Figure 2. Merging Step Example

Nevertheless, a big drawback in [8] is that the compatibility tree is a binary one. This limits the number of children test blocks that could be overlapped to the parent test node to only two. In reality the number of children test nodes can be much bigger, as in the example depicted in figure 2. Therefore an expanded compatibility tree (ECT), given by means of a generalized tree, is proposed here to overcome this problem. Figure 3 gives the final test scheduling chart and its ECT for the test scheduling example given in section 5. The power-test scheduling chart of the test scheduling chart given in figure 3 is depicted in figure 4(b). Figures 4(a) and 5(a) depict test scheduling charts for test scheduling solutions generated by the list scheduling-like approaches without and with  $(P_{MAX} = 12)$  power constraints. Figure 5(b) gives the power dissipation characteristics of the test scheduling chart from figure 5(a).

The sequence of nodes contained in the same tree path of an ECT represents an expansion of the CTS. Given a partial schedule chart of a CTS, a test t can be merged in this CTS if and only if there is at least one tree path P in the corresponding compatibility tree of the CTS, such that every test contained in the nodes of P is compatible to t. The compatibility relationship has three components. Firstly, tests have to be compatible from a conflicting resources point of view.
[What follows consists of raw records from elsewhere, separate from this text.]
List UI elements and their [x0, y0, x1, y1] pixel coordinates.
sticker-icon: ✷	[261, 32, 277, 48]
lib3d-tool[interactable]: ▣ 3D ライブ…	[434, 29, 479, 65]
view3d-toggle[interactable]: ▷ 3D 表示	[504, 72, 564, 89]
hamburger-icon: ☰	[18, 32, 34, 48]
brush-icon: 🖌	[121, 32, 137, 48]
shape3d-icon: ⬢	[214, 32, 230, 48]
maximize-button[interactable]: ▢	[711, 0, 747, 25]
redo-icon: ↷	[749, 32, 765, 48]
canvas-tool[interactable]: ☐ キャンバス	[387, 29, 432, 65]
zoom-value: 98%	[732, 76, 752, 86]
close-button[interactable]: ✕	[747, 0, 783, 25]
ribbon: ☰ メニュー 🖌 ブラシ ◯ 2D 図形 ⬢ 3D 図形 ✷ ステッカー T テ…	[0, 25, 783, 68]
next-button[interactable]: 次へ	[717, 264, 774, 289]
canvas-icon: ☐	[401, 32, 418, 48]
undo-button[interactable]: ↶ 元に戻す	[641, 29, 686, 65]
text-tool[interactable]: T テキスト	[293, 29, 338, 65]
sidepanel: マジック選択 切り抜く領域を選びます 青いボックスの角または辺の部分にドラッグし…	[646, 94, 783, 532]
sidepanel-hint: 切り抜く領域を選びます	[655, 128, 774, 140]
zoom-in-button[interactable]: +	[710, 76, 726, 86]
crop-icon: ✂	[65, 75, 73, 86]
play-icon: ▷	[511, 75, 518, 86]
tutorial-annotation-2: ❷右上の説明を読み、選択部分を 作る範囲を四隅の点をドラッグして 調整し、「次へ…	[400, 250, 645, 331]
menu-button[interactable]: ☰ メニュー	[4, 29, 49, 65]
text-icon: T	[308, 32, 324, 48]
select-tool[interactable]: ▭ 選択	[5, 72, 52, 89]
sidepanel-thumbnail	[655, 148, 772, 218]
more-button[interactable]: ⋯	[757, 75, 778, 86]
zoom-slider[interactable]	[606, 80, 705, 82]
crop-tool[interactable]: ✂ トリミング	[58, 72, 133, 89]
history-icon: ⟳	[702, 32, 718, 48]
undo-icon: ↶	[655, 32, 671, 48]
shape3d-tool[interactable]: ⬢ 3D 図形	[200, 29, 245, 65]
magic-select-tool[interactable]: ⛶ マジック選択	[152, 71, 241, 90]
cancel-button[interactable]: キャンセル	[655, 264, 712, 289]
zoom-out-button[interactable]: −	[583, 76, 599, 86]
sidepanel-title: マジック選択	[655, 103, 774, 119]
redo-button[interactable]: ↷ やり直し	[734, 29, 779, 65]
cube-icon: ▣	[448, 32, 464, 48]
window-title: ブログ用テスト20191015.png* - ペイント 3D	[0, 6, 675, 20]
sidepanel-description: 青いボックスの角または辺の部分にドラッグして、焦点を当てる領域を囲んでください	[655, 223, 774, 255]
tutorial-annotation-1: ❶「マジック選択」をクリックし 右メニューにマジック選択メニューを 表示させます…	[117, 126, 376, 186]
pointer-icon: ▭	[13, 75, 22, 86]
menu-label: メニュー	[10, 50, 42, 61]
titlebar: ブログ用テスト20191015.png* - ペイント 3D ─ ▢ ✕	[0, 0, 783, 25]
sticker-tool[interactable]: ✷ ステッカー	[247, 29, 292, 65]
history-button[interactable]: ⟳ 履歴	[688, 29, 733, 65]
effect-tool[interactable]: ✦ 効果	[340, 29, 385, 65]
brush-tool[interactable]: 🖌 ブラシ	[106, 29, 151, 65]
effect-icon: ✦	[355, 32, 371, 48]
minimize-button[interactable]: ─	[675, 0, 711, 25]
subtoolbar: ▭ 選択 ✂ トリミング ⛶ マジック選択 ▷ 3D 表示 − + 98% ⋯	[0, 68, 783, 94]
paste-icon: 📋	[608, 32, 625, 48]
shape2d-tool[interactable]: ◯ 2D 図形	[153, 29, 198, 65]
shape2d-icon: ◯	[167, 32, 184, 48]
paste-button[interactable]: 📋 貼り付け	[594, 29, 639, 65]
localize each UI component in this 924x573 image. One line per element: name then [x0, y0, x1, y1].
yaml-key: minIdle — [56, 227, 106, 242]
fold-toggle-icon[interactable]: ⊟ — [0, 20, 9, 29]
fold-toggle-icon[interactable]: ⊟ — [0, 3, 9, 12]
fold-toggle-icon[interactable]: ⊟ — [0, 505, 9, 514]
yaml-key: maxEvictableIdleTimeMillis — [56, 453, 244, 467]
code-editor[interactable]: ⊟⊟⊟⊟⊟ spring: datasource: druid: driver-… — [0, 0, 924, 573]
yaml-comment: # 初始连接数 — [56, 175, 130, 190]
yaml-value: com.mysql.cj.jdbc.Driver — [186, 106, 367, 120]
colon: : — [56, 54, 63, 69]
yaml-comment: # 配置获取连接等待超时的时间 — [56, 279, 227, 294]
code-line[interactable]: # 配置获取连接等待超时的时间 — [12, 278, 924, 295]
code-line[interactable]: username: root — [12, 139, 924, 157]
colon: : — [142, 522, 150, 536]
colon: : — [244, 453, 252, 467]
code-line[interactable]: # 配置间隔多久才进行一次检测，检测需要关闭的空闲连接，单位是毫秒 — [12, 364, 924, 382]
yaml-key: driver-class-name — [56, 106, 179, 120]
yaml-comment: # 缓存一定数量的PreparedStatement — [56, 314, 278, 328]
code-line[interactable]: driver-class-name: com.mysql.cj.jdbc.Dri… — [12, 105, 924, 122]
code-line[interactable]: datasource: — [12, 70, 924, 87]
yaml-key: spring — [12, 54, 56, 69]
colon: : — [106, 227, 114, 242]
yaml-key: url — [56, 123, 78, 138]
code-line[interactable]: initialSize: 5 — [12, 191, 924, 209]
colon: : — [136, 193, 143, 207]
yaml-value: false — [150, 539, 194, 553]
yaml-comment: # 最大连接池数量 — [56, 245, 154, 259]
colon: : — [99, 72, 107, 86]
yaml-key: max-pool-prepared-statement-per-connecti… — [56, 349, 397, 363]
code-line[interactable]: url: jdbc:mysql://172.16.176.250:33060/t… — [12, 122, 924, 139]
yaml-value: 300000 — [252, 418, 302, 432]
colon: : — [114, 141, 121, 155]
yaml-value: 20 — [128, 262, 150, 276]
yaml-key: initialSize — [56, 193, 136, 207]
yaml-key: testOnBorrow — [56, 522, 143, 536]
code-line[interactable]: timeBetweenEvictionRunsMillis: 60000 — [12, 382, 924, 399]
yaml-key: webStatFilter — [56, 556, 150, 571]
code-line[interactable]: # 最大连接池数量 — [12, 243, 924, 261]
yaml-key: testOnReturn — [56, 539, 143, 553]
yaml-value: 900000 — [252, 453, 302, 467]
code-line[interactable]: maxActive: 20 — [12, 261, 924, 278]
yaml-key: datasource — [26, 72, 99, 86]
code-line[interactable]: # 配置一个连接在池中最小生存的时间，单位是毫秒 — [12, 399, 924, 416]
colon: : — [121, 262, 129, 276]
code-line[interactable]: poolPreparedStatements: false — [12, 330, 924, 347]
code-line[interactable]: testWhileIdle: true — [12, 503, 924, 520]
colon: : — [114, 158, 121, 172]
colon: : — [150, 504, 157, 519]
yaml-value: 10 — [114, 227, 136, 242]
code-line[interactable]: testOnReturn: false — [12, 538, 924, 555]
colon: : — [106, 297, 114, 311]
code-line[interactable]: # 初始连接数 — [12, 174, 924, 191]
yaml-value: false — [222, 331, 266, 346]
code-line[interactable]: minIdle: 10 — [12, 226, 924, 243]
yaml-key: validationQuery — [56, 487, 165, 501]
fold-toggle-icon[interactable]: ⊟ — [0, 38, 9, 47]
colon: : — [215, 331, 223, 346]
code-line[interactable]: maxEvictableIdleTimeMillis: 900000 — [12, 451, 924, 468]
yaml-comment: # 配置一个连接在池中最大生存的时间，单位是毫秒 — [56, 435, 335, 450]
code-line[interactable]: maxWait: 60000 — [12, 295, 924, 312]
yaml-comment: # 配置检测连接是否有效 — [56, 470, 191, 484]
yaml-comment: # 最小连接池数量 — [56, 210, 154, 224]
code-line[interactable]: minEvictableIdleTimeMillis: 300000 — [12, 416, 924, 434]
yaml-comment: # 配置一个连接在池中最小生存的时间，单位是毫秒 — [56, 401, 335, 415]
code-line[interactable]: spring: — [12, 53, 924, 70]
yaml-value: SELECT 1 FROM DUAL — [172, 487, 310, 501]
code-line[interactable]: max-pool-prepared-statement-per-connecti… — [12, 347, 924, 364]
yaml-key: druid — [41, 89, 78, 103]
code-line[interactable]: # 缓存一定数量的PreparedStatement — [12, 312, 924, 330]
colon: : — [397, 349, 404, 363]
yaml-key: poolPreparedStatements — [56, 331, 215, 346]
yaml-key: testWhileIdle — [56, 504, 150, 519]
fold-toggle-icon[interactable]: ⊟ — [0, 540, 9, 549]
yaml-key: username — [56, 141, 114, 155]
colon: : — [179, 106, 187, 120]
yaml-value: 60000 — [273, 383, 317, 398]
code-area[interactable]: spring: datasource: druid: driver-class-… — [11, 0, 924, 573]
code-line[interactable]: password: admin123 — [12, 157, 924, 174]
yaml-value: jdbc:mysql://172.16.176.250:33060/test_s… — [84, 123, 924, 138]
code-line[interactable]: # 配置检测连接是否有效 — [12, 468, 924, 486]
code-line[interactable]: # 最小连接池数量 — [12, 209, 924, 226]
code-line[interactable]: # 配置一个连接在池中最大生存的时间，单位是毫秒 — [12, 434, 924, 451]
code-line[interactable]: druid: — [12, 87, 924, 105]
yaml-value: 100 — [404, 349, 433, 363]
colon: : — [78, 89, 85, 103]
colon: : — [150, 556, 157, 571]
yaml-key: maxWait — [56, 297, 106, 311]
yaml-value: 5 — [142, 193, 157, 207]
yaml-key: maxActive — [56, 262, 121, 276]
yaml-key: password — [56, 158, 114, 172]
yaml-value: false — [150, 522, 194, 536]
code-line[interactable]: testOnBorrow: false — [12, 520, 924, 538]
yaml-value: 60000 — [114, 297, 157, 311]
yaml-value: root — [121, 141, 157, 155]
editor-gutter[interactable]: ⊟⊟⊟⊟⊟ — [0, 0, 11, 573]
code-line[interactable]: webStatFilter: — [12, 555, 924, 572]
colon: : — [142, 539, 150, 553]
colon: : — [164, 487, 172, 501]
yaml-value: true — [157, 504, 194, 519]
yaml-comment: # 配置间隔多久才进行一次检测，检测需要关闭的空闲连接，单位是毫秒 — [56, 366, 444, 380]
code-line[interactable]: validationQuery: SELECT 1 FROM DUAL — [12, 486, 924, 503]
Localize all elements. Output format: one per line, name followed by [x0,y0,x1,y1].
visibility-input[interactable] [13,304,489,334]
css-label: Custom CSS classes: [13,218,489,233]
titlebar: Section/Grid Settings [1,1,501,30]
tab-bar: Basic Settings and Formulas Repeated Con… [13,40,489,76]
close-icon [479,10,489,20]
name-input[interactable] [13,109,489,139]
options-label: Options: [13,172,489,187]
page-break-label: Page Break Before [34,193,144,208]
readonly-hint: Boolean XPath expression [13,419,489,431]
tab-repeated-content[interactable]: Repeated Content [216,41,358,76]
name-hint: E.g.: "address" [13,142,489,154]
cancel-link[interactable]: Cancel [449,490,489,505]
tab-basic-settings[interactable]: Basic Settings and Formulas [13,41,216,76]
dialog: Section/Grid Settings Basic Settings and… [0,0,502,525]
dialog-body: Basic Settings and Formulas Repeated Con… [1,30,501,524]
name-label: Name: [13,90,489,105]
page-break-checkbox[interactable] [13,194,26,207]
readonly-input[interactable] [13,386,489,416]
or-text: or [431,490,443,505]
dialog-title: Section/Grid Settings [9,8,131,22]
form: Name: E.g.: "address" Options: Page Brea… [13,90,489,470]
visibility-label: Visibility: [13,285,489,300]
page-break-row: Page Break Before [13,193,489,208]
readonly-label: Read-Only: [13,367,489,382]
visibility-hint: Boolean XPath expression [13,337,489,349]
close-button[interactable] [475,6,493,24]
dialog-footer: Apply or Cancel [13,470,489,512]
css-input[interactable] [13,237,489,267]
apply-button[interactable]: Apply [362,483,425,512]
Secondly, the test length of the nodes in a tree path

Paper 33.3 884 have to be monotonously growing from leaf to root. Thirdly, the power dissipation accumulated on the above tree path should be less than or equal to  $P_{max}$ .

A merging step example is given in figure 2. The partial test schedule chart is given at the top, while the partially grown compatibility tree is given at the bottom. Let us assume that tests  $t_2$ ,  $t_3$  and  $t_4$  are compatible to  $t_1$ , while they are not compatible to each other. Again let us assume that  $T_1$ ,  $T_2$ ,  $T_3$  and  $T_4$  are, respectively, the test lengths of tests  $t_1$ ,  $t_2$ ,  $t_3$  and  $t_4$ , and say  $T_2 + T_3 < T_1$ . Finally, let us assume that a new test  $t_4$  has to be scheduled in the partial test schedule depicted in figure 2(a). As can be seen, there is a gap  $GAP_1$  given by the following test length difference:  $GAP_1 = T_1 - (T_2 + T_3)$ . Thus, a merging step can be achieved, if  $T_4 \leq GAP_1$ , by inserting  $t_4$  in the partial test schedule and its associated ECT in figure 2(b).



Figure 3. Test Scheduling Chart and Extended Compatibility Tree Example

The process of constructing CTSs can be implemented by expanding (growing) the ECT from the roots to their leaf nodes. The root nodes are considered test sessions, while the expanded tree paths are considered their test subsessions. When a new test has to be merged with the CTS, the algorithm should avail of all possible paths in the ECT. In order to keep track of the available tree paths and to avoid the complexity of the generalized tree travel problem, a list of potentially expandable tree paths (ETP) is kept. This list is kept by means of special nodes that are inserted as leaf nodes within each ETP of ECT. These leaf nodes are called gaps and are depicted as hatched or shaded nodes in figures 2 and 3. There are two types of gaps. The first set of gaps (hatched) are those "rest gaps" left behind each merging step, as in the case of  $GAP_1$  and  $GAP_1 - t_4$  in the above example. They are similar to the incomplete branches of the binary tree from [8]. The second set of gaps (shaded), are actually bogus gaps generated as the superposition of the leaf nodes and their twins as in the equivalence on the right hand side of figure 3. They are generated in order to keep track of "non-saturated" tree paths, which are also potential ETPs. By "non-saturated" tree path is meant any ETP

who's accumulated power dissipation is still under the given power dissipation limit. The root nodes (test sessions) are considered by default "shaded" gaps before any test subsection is generated below them.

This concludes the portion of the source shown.